Pourtant, ces explorations extérieures, bien que légitimes, reflètent rarement une véritable plénitude intérieure. La fragmentation identitaire, typique de cette phase de vie, révèle un besoin profond de cohérence et de relation. Emmanuel Mounier (1905-1950), philosophe français et fondateur du personnalisme communautaire, éclaire cette quête en affirmant que l’homme est avant tout une personne et non un individu. Selon lui, la personne ne s’épanouit pas dans l’autosuffisance, mais dans le don de soi et l’ouverture à l’autre. Elle trouve son essence dans la relation, reflétant ainsi les relations intratrinitaires de la foi chrétienne.
Psychologie et transformation spirituelle
Dans un monde où la quête d’identité est omniprésente, les approches psychologiques modernes offrent des outils pour mieux comprendre les comportements humains. Des classifications comme les 14 types de personnalité inspirés de Carl Jung (introverti/extraverti, intuitif/sensoriel, etc.) permettent de cerner certaines tendances naturelles. Ces modèles, bien que précieux pour éclairer des aspects de l’âme, ne font que réparer temporairement un masque brisé. Ils ne touchent pas la racine du problème : la nature pécheresse de l’homme.
Jésus met en garde contre ces tentatives d’ajustement superficiel lorsqu’Il avertit : « On ne met pas une pièce de drap neuf sur un vieux vêtement, car elle emporterait une partie du vêtement et la déchirure serait pire. » (Matthieu 9:16). Pour le chrétien, la solution n’est pas de réparer ou de camoufler l’ancienne personnalité, mais de la considérer comme crucifiée : « Sachant que notre vieil homme a été crucifié avec lui, afin que le corps du péché fût détruit. » (Romains 6:6).
Le visage de Dieu et la gloire de Christ
Dans Exode 33:20, Dieu dit à Moïse : « Tu ne pourras pas voir ma face (panim, פָּנִים), car l’homme ne peut me voir et vivre. » Le mot hébreu panim désigne le visage, mais aussi la présence même de Dieu. Cette présence est insoutenable pour l’homme dans son état naturel, car elle révèle pleinement la sainteté divine face à la nature pécheresse de l’homme.

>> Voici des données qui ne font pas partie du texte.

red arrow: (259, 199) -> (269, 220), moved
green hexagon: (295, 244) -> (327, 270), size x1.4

Cependant, cette gloire inaccessible devient visible dans le visage de Christ : « Car Dieu […] a fait briller la lumière dans nos cœurs, pour faire resplendir la connaissance de la gloire de Dieu sur la face (prosopon) de Christ. » (2 Corinthiens 4:6). En contemplant cette gloire, le croyant est transformé :
« Nous tous qui, le visage découvert, contemplons comme dans un miroir la gloire du Seigneur, nous sommes transformés en la même image, de gloire en gloire. » (2 Corinthiens 3:18).
Cette transformation est un appel à mourir à soi-même pour ressusciter en Christ, abandonnant les masques et embrassant la vérité divine.
Un Moïse cornu !
Le texte d’Exode 34:29-30, décrivant le visage de Moïse après sa rencontre avec Dieu, utilise le terme hébreu qāran, qui peut signifier « rayonnant » ou « cornu ». Une traduction de la Vulgate par saint Jérôme a rendu ce mot comme « cornuta esset facies sua » (son visage était cornu), influençant l’art chrétien, notamment la statue de Michel-Ange représentant Moïse avec des cornes. Cependant, cette interprétation découle d’une confusion linguistique.

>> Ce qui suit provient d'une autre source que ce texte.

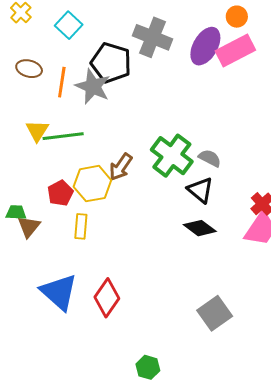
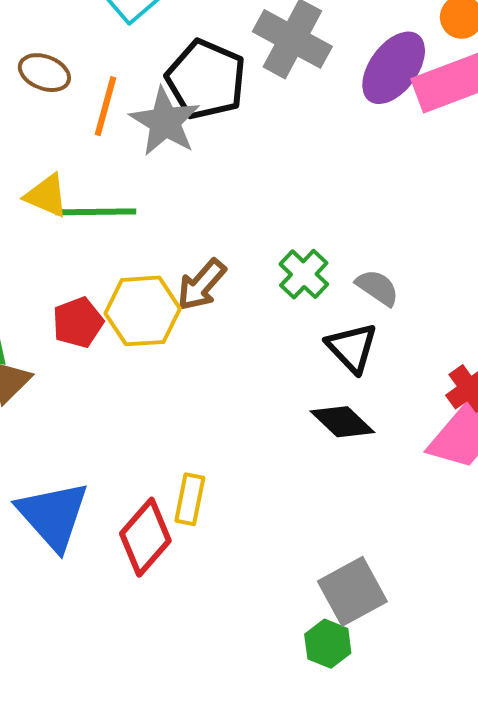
yellow triangle: (37, 131) -> (46, 196), turned -45
green cross: (172, 156) -> (304, 274), size x0.6
yellow rectangle: (81, 226) -> (190, 499), moved
green hexagon: (148, 367) -> (328, 644), moved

La plupart des érudits modernes s’accordent à dire que qāran décrit un visage « rayonnant », émettant des rayons de lumière, symbole de transformation spirituelle et de proximité divine. Cette compréhension, renforcée par le contexte biblique et les traditions du Proche-Orient ancien, met l’accent sur l’éclat spirituel de Moïse, reflet de sa rencontre intime avec Dieu, plutôt que sur une représentation littérale de cornes.
Nimrod et l’Anté / Christ
La figure de Nimrod, « vaillant chasseur devant (panim) l’Éternel » (Genèse 10:9), illustre une tentative d’usurpation spirituelle. En rassemblant les hommes dans des villes comme Babel, il défie l’ordre divin qui valorise la cellule familiale et l’individu. Ces cités concentrent les foules, favorisant la dilution de l’identité spirituelle et la glorification de l’homme au détriment de Dieu. L’épisode de Babel, où Dieu confond les langues et disperse les peuples (Genèse 11:1-9), symbolise cette malédiction : l’effacement du Créateur au profit d’une unité humaine orgueilleuse.

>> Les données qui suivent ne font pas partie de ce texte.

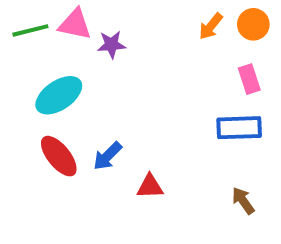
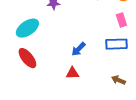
blue arrow: (107, 156) -> (78, 49), moved
brown arrow: (243, 201) -> (118, 80), turned -32

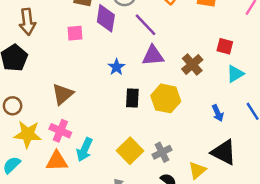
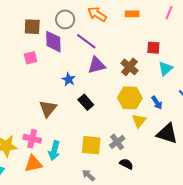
brown triangle: (63, 94) -> (48, 109), moved
black rectangle: (132, 98) -> (86, 102), turned -35
yellow hexagon: (166, 98) -> (130, 98), moved
yellow square: (130, 151) -> (91, 145), turned -30
yellow triangle: (197, 170) -> (139, 121), moved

Nimrod se tient « devant » (panim) Dieu non pour Le glorifier, mais pour Le défier, rappelant le terme grec anti (antichristos), signifiant à la fois contre et à la place de. Cette attitude annonce l’Antéchrist, qui cherche à occuper la place de Christ et à détourner l’adoration due au Créateur. L’idolâtrie qui en découle remplace Dieu par la créature, illustrant le danger spirituel d’un ego humain centré sur lui-même et refusant la soumission divine.
Ainsi, Nimrod, Babel et l’Antéchrist incarnent le même danger : le rejet de l’autorité divine et l’usurpation de la gloire de Dieu. Ces récits rappellent que tout projet visant à remplacer Dieu conduit à la confusion et à la perte, qu’il s’agisse de villes défiant le Créateur, d’un temple profané, ou d’un homme adorant son propre « Moi ». L’humanité trouve sa véritable lumière et sa vocation en glorifiant le Créateur, non en cherchant à Le remplacer.
Rachetons ces mots
- Nous sommes plus que des masques : La personne n’est pas un rôle, mais une identité renouvelée en Christ. Vivons cela pleinement !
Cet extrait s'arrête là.